Find and return every line of the data that contains the word "digital".

Records from a data source »
[Start of section]

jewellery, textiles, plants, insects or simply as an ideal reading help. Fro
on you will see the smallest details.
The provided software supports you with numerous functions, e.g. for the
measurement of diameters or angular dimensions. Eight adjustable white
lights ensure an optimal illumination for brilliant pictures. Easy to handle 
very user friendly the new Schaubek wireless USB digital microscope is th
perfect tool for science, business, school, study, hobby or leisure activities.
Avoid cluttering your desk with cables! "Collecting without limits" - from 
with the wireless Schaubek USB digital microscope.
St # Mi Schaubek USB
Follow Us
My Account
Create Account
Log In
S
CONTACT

[End of section]
[Start of section]

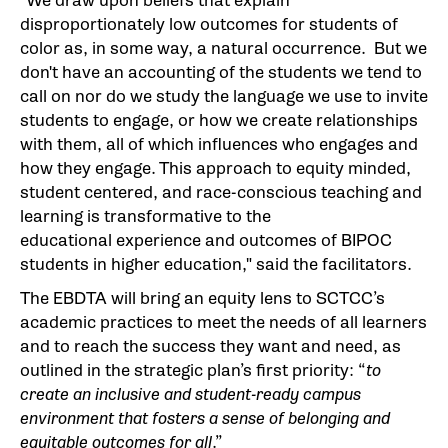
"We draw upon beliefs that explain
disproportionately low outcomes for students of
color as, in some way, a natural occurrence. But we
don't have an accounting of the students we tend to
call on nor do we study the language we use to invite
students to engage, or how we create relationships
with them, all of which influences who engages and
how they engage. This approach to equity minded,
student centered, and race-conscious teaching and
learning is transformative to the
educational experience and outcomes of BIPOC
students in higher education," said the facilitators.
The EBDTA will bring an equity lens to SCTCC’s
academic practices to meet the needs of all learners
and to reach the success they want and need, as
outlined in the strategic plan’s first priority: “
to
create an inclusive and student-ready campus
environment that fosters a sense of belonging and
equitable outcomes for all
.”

[End of section]

REPLY »
very user friendly the new Schaubek wireless USB digital microscope is th
with the wireless Schaubek USB digital microscope.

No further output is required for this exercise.